In Russia, Putin demands a cut of all illicit money that the Russian mafia and oligarchs take in. If Trump were laundering money (a felony) for them, Putin would absolutely have a long and thorough awareness of that. Such knowledge – far more than any alleged salacious video from the Moscow Ritz Carlton – is likely the “kompromat” (compromising material) that Putin has on Trump, and with which Putin may in fact be blackmailing the President of the United States.

In addition to a lengthy history of money laundering – a clear motive for Trump to cooperate with Russia – Mueller’s team must also look into evidence of cooperation between the Trump Campaign / Trump Transition Team / White House and a foreign government run by a former KGB officer who knows how to cover his tracks. Potential witnesses and participants from Russia cannot be subpoenaed, and also know that they could potentially be murdered or jailed if they choose to offer evidence or testimony to Mueller. Those witnesses must therefore be presumed inaccessible.

Even so, you might say, if Trump has been involved in any criminal activity and/or collusion with Russia, Mueller must certainly have evidence of it by now – over a year into the investigation – so Mueller’s silence clearly indicates that he has found no such evidence. I believe that Mueller currently has a ton of evidence against a number of people from Trump’s campaign and possibly against the President himself. But consider what you do when playing poker. Do you pick up your hand and announce excitedly “Hey, I just got two pair! If I get another ace or king. I’ll have a full house!” Or do you keep your mouth shut, betray no emotion, and move calmly forward?

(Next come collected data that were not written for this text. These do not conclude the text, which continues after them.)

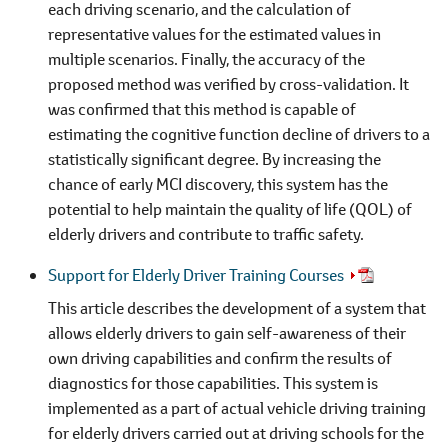
each driving scenario, and the calculation of
representative values for the estimated values in
multiple scenarios. Finally, the accuracy of the
proposed method was verified by cross-validation. It
was confirmed that this method is capable of
estimating the cognitive function decline of drivers to a
statistically significant degree. By increasing the
chance of early MCI discovery, this system has the
potential to help maintain the quality of life (QOL) of
elderly drivers and contribute to traffic safety.
Support for Elderly Driver Training Courses
This article describes the development of a system that
allows elderly drivers to gain self-awareness of their
own driving capabilities and confirm the results of
diagnostics for those capabilities. This system is
implemented as a part of actual vehicle driving training
for elderly drivers carried out at driving schools for the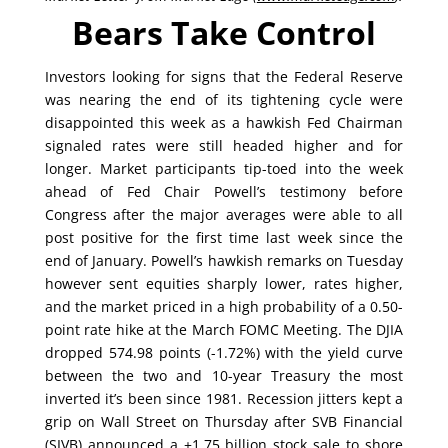
Bears Take Control
Investors looking for signs that the Federal Reserve
was nearing the end of its tightening cycle were
disappointed this week as a hawkish Fed Chairman
signaled rates were still headed higher and for
longer. Market participants tip-toed into the week
ahead of Fed Chair Powell’s testimony before
Congress after the major averages were able to all
post positive for the first time last week since the
end of January. Powell’s hawkish remarks on Tuesday
however sent equities sharply lower, rates higher,
and the market priced in a high probability of a 0.50-
point rate hike at the March FOMC Meeting. The DJIA
dropped 574.98 points (-1.72%) with the yield curve
between the two and 10-year Treasury the most
inverted it’s been since 1981. Recession jitters kept a
grip on Wall Street on Thursday after SVB Financial
(SIVB) announced a +1.75 billion stock sale to shore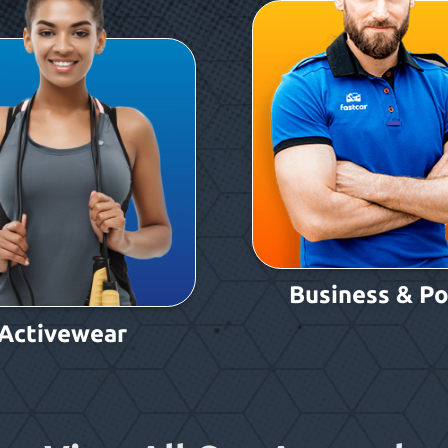
Business & Po
Activewear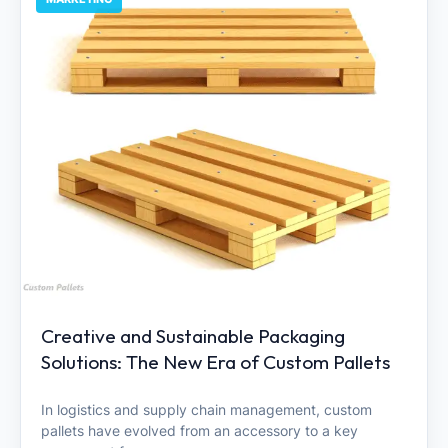
Creative and Sustainable Packaging
Solutions: The New Era of Custom Pallets
In logistics and supply chain management, custom
pallets have evolved from an accessory to a key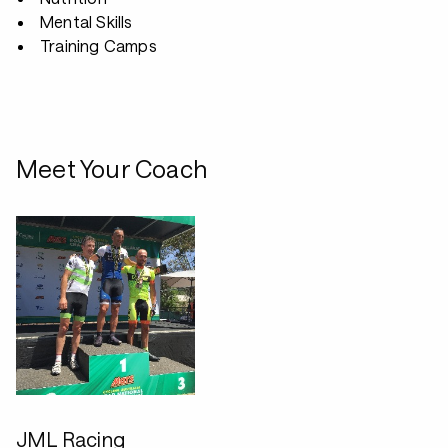
Mental Skills
Training Camps
Meet Your Coach
JML Racing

Mueller disclosing the evidence that he has collected at this point could compromise the rest of the investigation in multiple ways. It could tip off wrongdoers about who is providing information and what that information is. It could enable the President to know which facts not to lie about if he is ever interviewed by Mueller, and it could give him time to develop a plausible explanation for those particular facts. It could result in some witnesses being paid off, or if the participants involved are dangerous enough, it could result in witnesses being killed.

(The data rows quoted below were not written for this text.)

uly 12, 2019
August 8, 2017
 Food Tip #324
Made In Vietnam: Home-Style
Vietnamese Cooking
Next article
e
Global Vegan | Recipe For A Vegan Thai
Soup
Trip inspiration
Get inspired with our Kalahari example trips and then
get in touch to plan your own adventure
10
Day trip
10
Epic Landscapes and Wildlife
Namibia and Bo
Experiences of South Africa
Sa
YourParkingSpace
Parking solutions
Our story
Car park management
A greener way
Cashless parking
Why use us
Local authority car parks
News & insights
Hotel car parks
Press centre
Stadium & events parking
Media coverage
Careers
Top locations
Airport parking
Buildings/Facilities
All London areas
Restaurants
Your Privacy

Some Republicans have stated the Mueller should let Congress know what evidence has been gathered so far, to prove to them, as part of their oversight responsibility, that the investigation is pursuing real issues and not simply wasting taxpayer money on, as the President calls it, a “witch hunt.” This is a legitimate argument.

Yet many of the same Republicans leading this charge, like U.S. Rep. Devin Nunes (R-CA) – a former member of the Trump Transition Team and currently Chair of the House Intelligence Committee (who should theoretically know better than anyone about the proper handling of sensitive information) – have proven repeatedly that they cannot treat the information with the care that it deserves. Upon getting key information, Nunes has instead chosen to run to tell the President what he has learned, or has called a press conference to be the first to put a spin on the information. Both of these activities jeopardize the investigation by informing potential suspects about an ongoing investigation.

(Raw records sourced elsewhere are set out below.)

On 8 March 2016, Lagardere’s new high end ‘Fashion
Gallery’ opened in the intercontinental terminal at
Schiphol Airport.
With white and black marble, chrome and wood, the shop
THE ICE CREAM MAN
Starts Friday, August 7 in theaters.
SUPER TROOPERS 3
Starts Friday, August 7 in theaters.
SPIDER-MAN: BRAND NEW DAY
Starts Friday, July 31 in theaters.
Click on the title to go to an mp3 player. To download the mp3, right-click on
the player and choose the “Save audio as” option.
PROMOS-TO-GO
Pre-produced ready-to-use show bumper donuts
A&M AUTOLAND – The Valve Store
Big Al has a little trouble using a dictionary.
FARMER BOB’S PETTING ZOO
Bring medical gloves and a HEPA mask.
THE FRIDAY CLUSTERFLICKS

I want to see the Meuller investigation completed as soon as possible – likely for a different reason than Trey Gowdy does. But I also know that what Mueller is likely investigating is extremely complex, involves years of activity long pre-dating the 2016 campaign, involves witnesses who can never be questioned, and involves a Congress whose members cannot all be relied upon to put justice above partisan or selfish interests. So I force myself to be patient and believe that justice will prevail.

Of all the people in this situation, I trust Robert Mueller the most. Until the President and Fox News began their slanderous drumbeat to tarnish his name and reputation, Mueller was known to Republicans and Democrats alike as a brilliant and solid law enforcement official of unwavering integrity. That was why he was approved for his current responsibilities by both parties in an otherwise deeply divided House and Senate. Mueller is still the same man that he was before the smear campaign began, and I will trust whatever outcome he and his team arrive at, even if that outcome is that there is no evidence whatsoever of any wrongdoing by the President.